- Google's strategy for taking over enterprise computing
- Why moving from the desktop to the Web will improve IT
- How Web computing will change the IT governance model
On February 14, 2006, many Google e-mail users received an unexpected Valentine's Day present. When they logged in to their accounts, there it was: instant messaging, fully integrated with their e-mail system. Gmail users could now chat in the same browser window as their inbox. Just as with e-mail, the system would save a transcript of every chat and, better yet, the text of archived transcripts would be searchable. There was nothing to download, nothing to install.
It was technology magic.
This was another overnight success for Google, the company most everybody loves (with the exception of a few countries, some municipal governments, and a host of proto-competitors such as Microsoft, IBM and Yahoo). Over the past few years, Google has released a series of Web-based applications that have raised the bar for its competitors, just as its search engine did when it burst onto the scene at the end of 1999. When Gmail debuted on April 1, 2004, for example, it gave users a gigabyte of storage — 10 times as much as Yahoo and Microsoft's free e-mail services.
What Google recognized was that if they built their own system using cheap, off-the-shelf PCs and ran their own operating system they could afford limitless expansion
Google releases its products with little fanfare, labelling them beta versions and leaving them that way for years. Yet its desktop search, map, e-mail and other services are among the world's best and most popular applications. And whether you know it or not, your employees are probably using them.
But Google is not just a search company, or an applications company. A company that can scan billions of Web pages for a handful of words in less than a second (a search for "CIO magazine" returned almost 28 million results, prioritized by relevance, in 0.14 seconds) deserves to be acknowledged for what it really is: a supercomputer.

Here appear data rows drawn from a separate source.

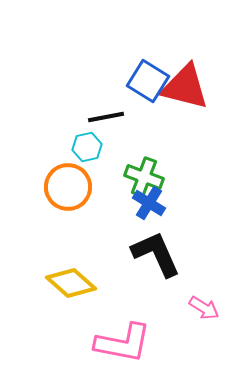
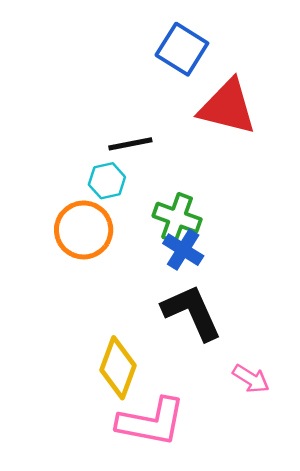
blue square: (148, 81) -> (182, 49), moved
yellow diamond: (71, 283) -> (118, 368), moved, turned 69

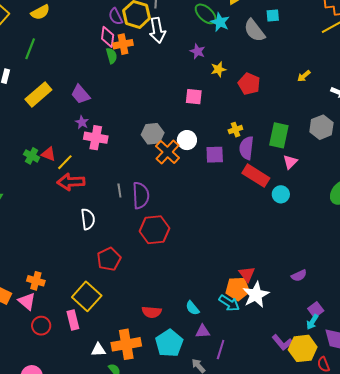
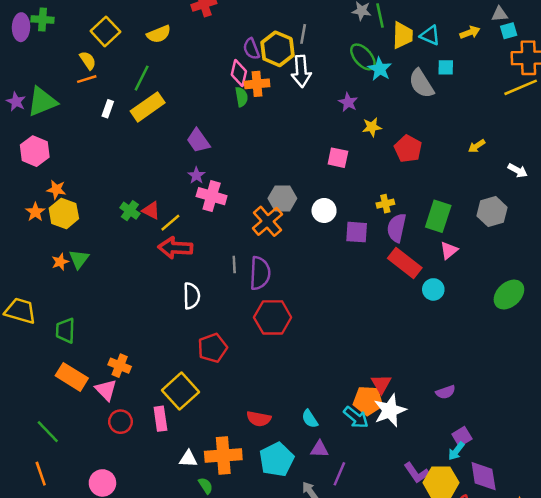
yellow rectangle: (38, 94) -> (148, 107), moved
orange cross: (168, 152) -> (268, 221), moved

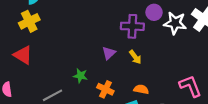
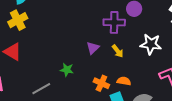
white star: (175, 23) -> (151, 44), moved
orange cross: (105, 89) -> (101, 83), moved

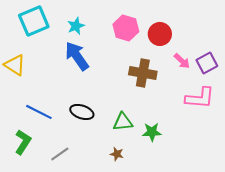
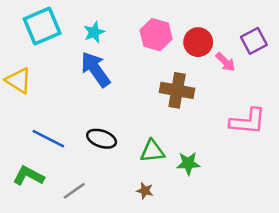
pink arrow: (182, 61) -> (225, 62), moved
purple square: (207, 63) -> (254, 41), moved
green L-shape: (23, 142) -> (28, 176), turned -95

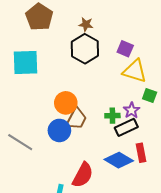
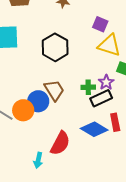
black hexagon: (85, 49) -> (55, 47), moved
orange circle: (66, 103) -> (23, 110), moved
brown trapezoid: (76, 119) -> (54, 90), turned -60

"What Google recognized was that if they built their own system using cheap, off-the-shelf PCs and ran their own operating system" — the Google File System, a highly customized version of Linux — "they could afford limitless expansion," says Chris Sherman, executive editor of Searchenginewatch.com. In order to build the best search engine possible, Google connected thousands, then tens of thousands, of servers. And at some point that infrastructure and the possibilities it afforded became the company's primary focus. What followed was a series of services that took advantage of Google's ability to process transactions at a speed and scale never before achieved. And these Web-based services don't require users to download a thing. Google provides the computing power. All you need is a browser.
"What Google has that's extraordinary is not search but the highly optimized computing platform," says Sue Feldman, VP of content technologies research at IDC (US). That platform has Google poised to lead the Web computing revolution that everyone in the IT industry has been talking about since the 1990s.
Google's platform, along with the others bound to follow in its wake, will, over time, move computing to the Web and away from the desktop. As this happens, IT will get better — applications will be easier, faster and cheaper to use — much as it did when it moved off the mainframe 20 years ago. "We're still far away from a holistic Web computing solution," says Brian Shield, CIO of The Weather Channel. "But the pieces are not that far away. We're not far from fostering greater productivity with Google's name on it."
The move to online computing will change the relationship between CIOs and users. Just as accessing applications over the Web will give CIOs more flexibility to find the best fit for their businesses, their employees will enjoy that same flexibility in finding the applications that are best for them. In the Google-future, IT will be more scalable, agile and cost-effective. But it will also be less controllable by CIOs. This will require CIOs to adopt a new mind-set for how they manage the use of IT in their company. Those who succeed will be free to focus on driving innovation; those who fail will be fighting a battle they're destined to lose.
"CIOs need to understand that it is a whole new world," says Feldman.